Show each line of the data below that has the string "Modus" in it.
Available data Start Marker
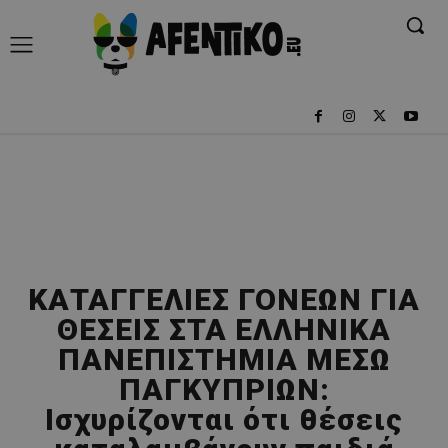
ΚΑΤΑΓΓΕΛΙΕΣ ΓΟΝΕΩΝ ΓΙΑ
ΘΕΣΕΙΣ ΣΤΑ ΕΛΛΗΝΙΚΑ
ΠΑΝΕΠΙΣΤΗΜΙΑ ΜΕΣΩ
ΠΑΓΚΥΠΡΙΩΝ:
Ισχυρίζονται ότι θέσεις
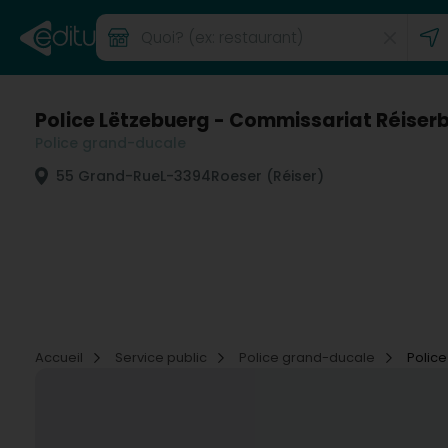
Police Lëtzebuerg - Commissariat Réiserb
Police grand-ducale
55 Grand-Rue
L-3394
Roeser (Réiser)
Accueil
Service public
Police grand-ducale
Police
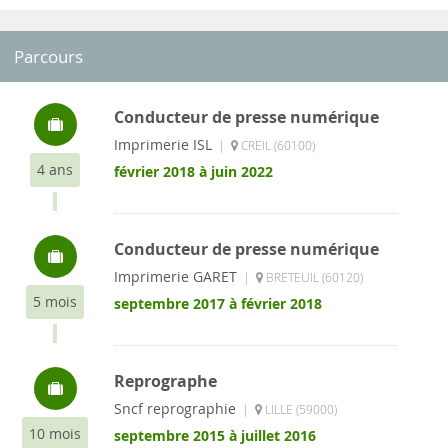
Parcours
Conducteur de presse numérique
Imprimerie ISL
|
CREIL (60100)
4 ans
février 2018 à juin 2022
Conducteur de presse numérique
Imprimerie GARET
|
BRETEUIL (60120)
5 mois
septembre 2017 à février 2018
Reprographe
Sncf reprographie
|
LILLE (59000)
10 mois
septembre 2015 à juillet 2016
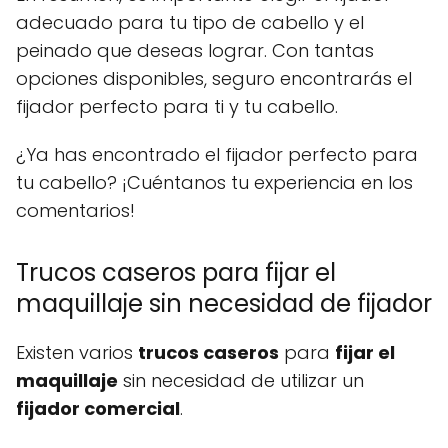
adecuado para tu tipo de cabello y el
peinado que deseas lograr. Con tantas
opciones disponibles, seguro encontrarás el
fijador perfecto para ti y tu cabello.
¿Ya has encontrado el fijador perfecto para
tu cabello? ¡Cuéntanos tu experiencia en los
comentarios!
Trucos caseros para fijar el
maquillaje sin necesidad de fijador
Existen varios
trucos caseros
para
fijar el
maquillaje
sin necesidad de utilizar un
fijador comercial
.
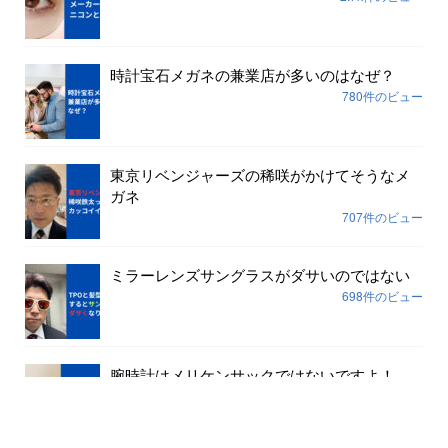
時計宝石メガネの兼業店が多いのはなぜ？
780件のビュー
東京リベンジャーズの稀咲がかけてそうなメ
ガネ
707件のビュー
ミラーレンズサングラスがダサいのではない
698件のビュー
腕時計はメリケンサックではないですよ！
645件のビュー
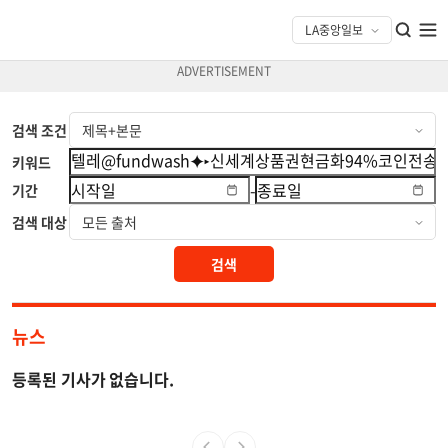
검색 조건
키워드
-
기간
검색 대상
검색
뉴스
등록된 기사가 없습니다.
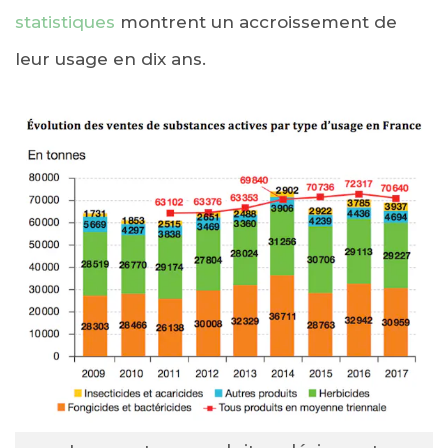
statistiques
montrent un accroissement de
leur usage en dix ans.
Available data End Marker
Available data Start Marker
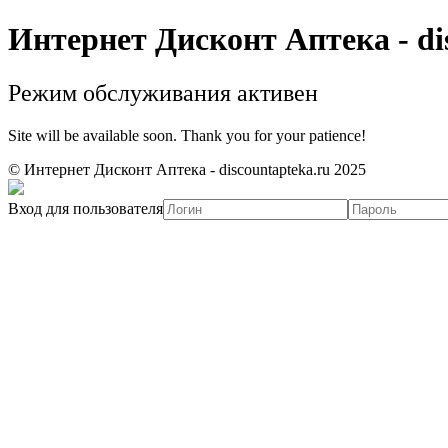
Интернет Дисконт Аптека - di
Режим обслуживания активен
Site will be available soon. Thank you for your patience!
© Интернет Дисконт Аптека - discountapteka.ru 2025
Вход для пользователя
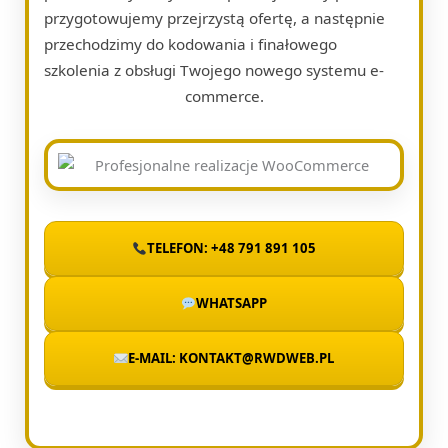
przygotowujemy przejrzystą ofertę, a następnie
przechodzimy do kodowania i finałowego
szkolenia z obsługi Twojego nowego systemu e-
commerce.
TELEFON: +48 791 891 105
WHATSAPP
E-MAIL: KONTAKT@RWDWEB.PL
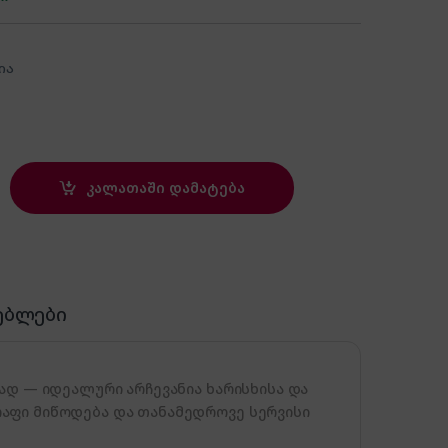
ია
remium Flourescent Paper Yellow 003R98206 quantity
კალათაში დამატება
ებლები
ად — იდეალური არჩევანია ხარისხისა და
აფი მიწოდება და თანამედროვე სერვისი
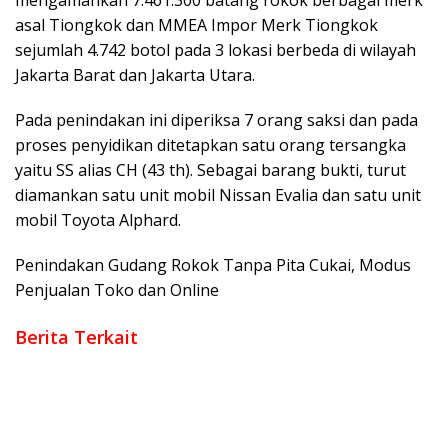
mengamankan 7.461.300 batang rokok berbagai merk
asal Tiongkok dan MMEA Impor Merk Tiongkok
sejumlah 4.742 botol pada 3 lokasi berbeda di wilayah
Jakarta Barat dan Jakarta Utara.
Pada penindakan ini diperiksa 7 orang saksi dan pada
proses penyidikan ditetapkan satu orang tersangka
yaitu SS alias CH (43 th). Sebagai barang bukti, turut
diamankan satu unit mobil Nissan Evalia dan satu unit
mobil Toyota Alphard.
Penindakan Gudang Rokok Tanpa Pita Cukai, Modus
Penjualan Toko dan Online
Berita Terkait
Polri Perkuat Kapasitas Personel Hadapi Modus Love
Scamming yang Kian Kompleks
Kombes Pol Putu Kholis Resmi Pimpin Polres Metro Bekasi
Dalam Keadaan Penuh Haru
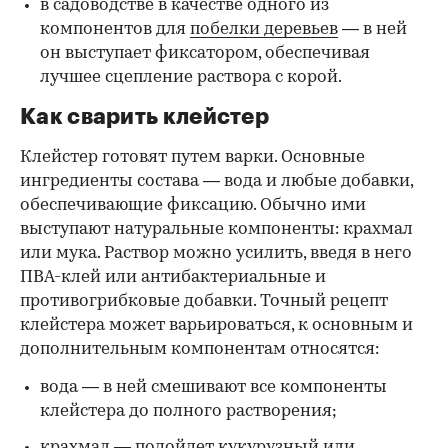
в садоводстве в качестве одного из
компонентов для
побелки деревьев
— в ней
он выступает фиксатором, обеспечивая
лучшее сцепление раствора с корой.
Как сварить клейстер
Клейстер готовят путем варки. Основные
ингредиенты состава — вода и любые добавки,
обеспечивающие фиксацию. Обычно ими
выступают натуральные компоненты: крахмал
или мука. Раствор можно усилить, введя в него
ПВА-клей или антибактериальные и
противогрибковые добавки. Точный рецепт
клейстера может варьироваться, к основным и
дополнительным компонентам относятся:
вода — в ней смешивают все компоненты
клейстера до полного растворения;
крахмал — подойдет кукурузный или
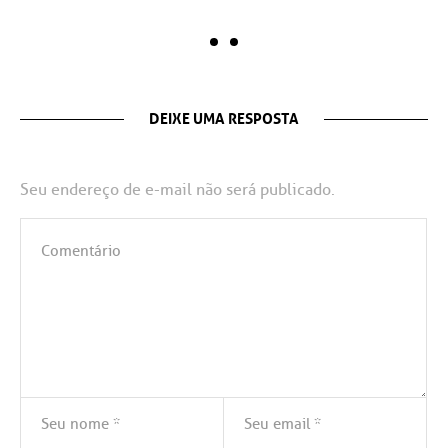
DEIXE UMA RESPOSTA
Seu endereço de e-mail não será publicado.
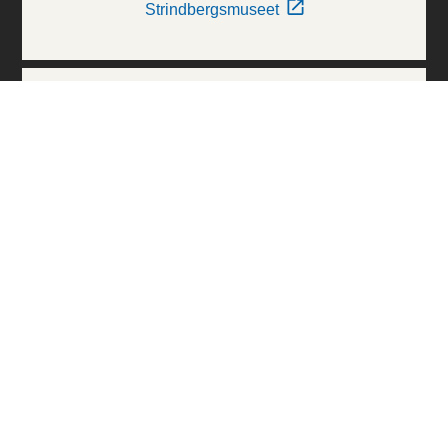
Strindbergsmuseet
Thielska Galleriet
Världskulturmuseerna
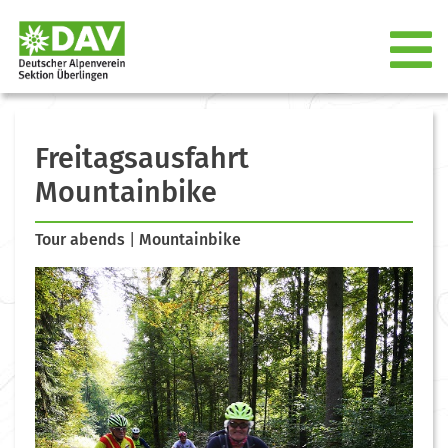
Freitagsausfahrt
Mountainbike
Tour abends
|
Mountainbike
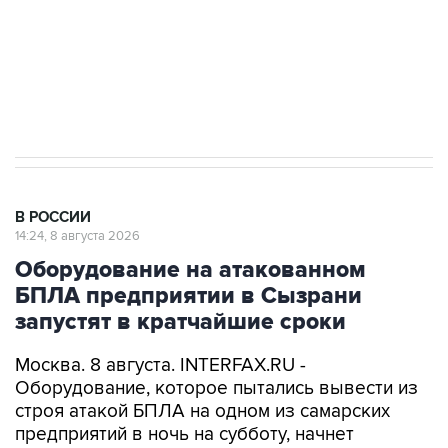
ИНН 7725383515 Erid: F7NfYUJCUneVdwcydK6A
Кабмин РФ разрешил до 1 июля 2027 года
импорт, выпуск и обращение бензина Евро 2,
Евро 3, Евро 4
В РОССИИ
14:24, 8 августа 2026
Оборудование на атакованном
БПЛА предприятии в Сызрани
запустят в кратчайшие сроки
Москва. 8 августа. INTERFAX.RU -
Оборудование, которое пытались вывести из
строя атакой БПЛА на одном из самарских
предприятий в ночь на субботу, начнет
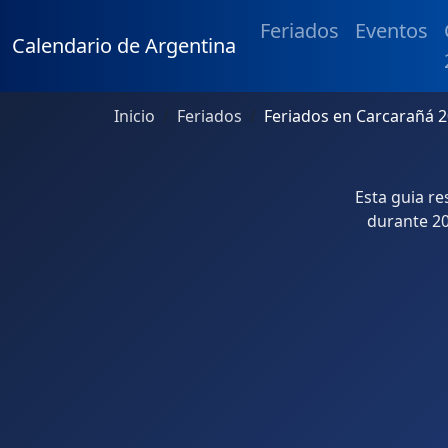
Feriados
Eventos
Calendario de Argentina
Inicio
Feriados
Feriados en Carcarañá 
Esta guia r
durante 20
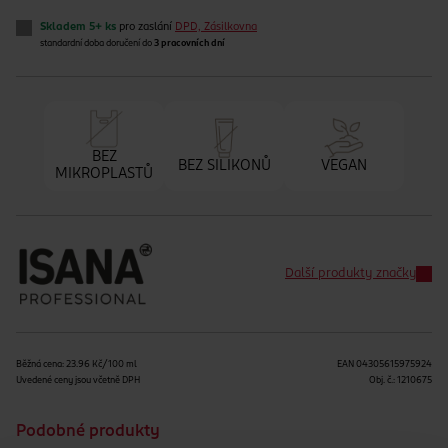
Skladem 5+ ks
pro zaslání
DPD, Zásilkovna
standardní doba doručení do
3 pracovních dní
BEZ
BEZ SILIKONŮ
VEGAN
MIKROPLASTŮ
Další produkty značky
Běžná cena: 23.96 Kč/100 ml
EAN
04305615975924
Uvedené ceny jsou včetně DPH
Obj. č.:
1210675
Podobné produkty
Available data End Marker
■ **Reply to the task**:
Penindakan Gudang Rokok Tanpa Pita Cukai, Modus
Polri Perkuat Kapasitas Personel Hadapi Modus Love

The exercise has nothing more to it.